In the end, the project I chose to take on for two weeks was Care and Community with French in Morocco. I chose this one for many reasons. I have an interest in French, I like Moroccan cuisine, I like to work with children. Above all, however, was the fact that my mum approved of it because it was closer to England than Peru (for example).

All the High School Specials (for those aged 15-18) would be for two weeks, you would stay with a host family, do your volunteering in the morning and afternoon, and there would usually be some sort of evening activity as well. Weekends would be off, with a special cultural trip. In my case it was to visit Chefchaouen - the blue pearl of Morocco.

If, like me, you chose to take a language course, you would replace the morning volunteering session with a languages lesson instead.

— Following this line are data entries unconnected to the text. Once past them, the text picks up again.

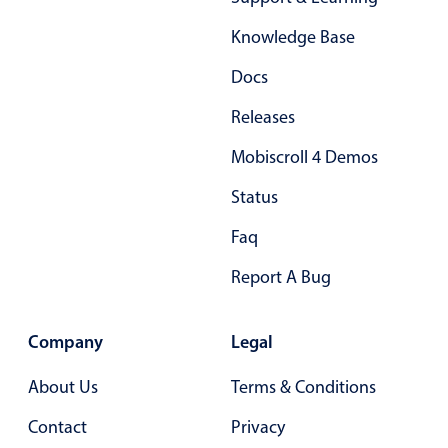
Form components
Knowledge Base
Collapsible
v4 only
Docs
Forms
v6 (latest)
v4
Releases
Slider & Progress
v4 only
Mobiscroll 4 Demos
Timer
v4 only
Status
Gesture enabled responsive list
Faq
Report A Bug
Cards
v4 only
Listview
v4 only
Company
Legal
Scrollview
v4 only
About Us
Terms & Conditions
Contact
Privacy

Breakfast, lunch and dinner are all provided by the host families.

Four weeks before I left for my trip, I received my project details and the details about the family I would be staying with as well as basic geographical knowledge. I would be staying in a traditional Moroccan home, with two other volunteers, in the old part of Morocco’s capital city - the Medina of Rabat.

Setting of for the project was an anxiety-affair, particularly for my mother who took every precaution and more to ensure my safety. It was a flight late at night, with a fellow volunteer on the same flight as me. It was too dark to make anything out outside, after we landed. That night, I got somewhat acquainted with my host family - the entire extended family were there to greet me! Unfortunately, I was too tired to do much else, and I went to sleep almost immediately. But not before calling my mother for the third time, at least!

The next day, a Sunday, I was able to properly introduce myself to my host family, my French ability not being the best at the time did make things rather difficult though. After one of the sweetest breakfasts I have ever had the pleasure of having (a pastry, a flatbread with honey and extremely sweet, but piping hot, Moroccan tea), one of the supervisors for our project came to collect me to meet the volunteers who had arrived as well as go on a tour of Rabat. After the tour had ended, I met my two roommates, and made quite the impression by injuring myself as soon as I introduced myself.

Once Monday arrived, I was ready to start the project. The three of us all took a language course, so we would spend the morning studying with our teachers. We went home for lunch, before being collected for our afternoon volunteering session.

It is here that I can say that, despite all the children we worked with come from disadvantaged background, they were some of the happiest, sweetest and brightest children I have ever met - and I have a 5 year old sister! I am honestly so glad that I took this opportunity, and that I was able to have what I hope is a positive effect on these children whom I only knew for two short weeks.

After finishing for the day at our placement, we would often have some sort of evening activity together - from visiting cafes to watch the World Cup together, to cooking and pottery. Each day brought a new cultural experience.

The overall experience was a complete and utter success. I made wonderful new friends, learnt about a completely new culture (for example, did you know that it is tradition to only eat couscous on Fridays?), improved my French, and just had the best time working with those children. This is something I would recommend with all my heart, and I, myself, would love to do it again.